The sources said an announcement of Cornelius' resignation is "forthcoming." They added that President Reagan has not become involved in her departure.
"I think there'll probably be an announcement tomorrow Tuesday ," said one well-placed administration source. "My understanding is that it is relatively well-known."
But Cornelius' attorney, Joseph Petrillo, denied that Cornelius would leave her job. "She is not resigning," he said. "Dr. Cornelius serves at the pleasure of the president. And as far as she is concerned, the president has not asked her to resign."
The sources, who spoke on condition that they not be quoted by name, said the ouster is being handled by staff members in the Cabinet secretary's office and did not require the president's personal intervention. "This is pretty much an administrative matter," one source said.

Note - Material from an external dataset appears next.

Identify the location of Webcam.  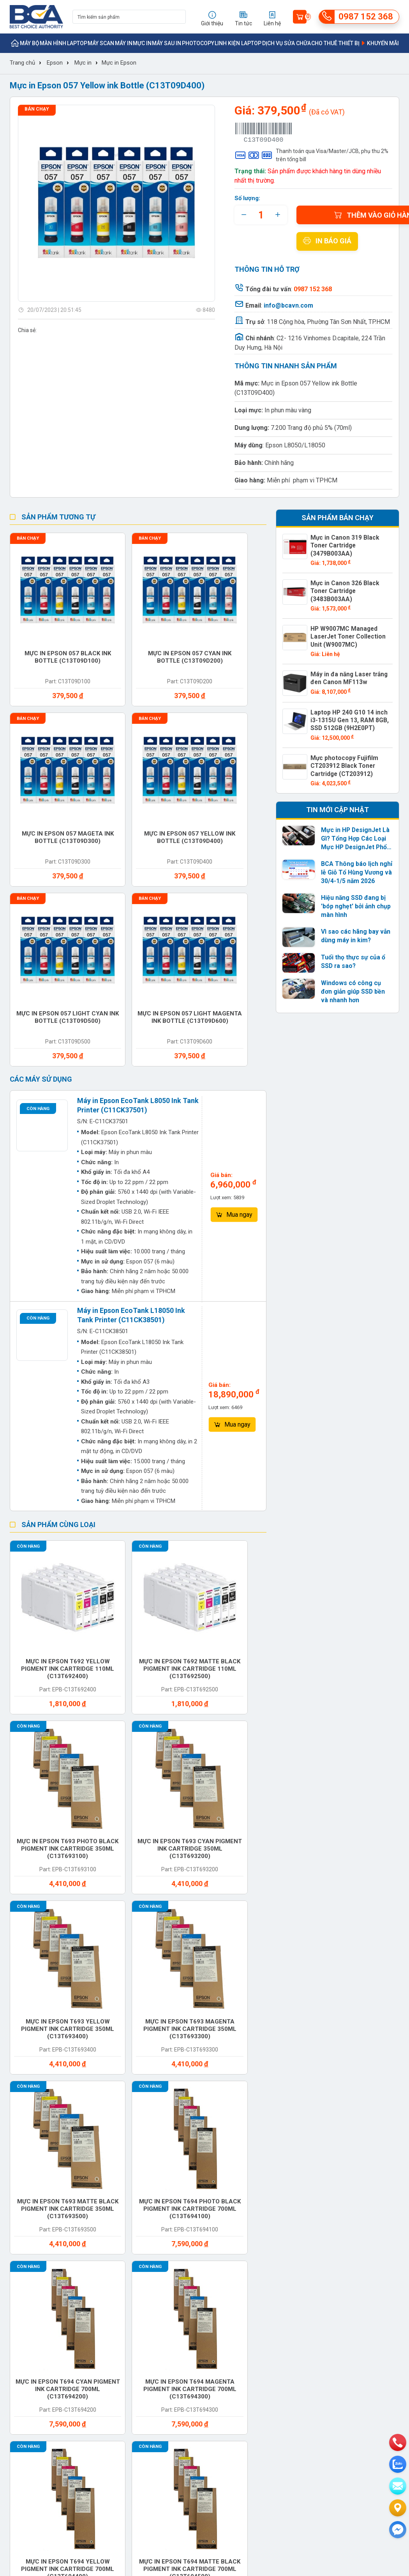 (98, 2051).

Conservative supporters of Devine had demanded the White House fire Cornelius since her June 5 testimony before the Senate Governmental Affairs Committee, in which she accused Devine of asking her to lie to the panel. Devine was forced to vacate his position as OPM director while awaiting reconfirmation for a second four-year term. Cornelius, as deputy director, briefly succeeded him, serving as acting director of the nation's civil service.

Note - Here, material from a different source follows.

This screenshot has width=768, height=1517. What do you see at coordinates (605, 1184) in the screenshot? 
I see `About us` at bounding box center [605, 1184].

During Devine's reconfirmation hearings, it was learned that he secretly tried to continue running the civil service after his term had expired. Cornelius testified that Devine asked her to lie and say that she had known about his unusual delegation of authority.
In the face of certain defeat in the Senate, Devine withdrew his name and the White House nominated Constance Horner, who was easily confirmed as OPM director. But the fate of Cornelius, who reverted to her job as deputy director, remained uncertain as angry conservatives blamed her for Devine's fall and began a campaign to discredit her.
OPM's inspector general also launched an investigation into allegations, appearing in The Washington Times, that Cornelius used OPM employes and research -- and a government car -- to complete her work on a doctoral thesis from the Washington branch of the University of Southern California.
Petrillo, Cornelius' lawyer, said yesterday that the inspector general's report was complete and "she has been cleared of all the allegations." On the question of whether she improperly used her government car, Petrillo said, "Dr. Cornelius is looking into that."
One source said yesterday that the White House decision to fire Cornelius is less related to the inspector general's investigation than to anger among conservatives over the Devine affair.
After Devine withdrew, Cornelius -- as acting OPM director -- began a purge of Devine's top assistants from the personnel agency, prompting even harsher cries for her firing. The White House at the time was reported to be livid, although presidential spokesman Larry Speakes said then, "The White House has given her no direction on how to run the agency."
Horner, after her confirmation hearings, would not comment on Cornelius' fate.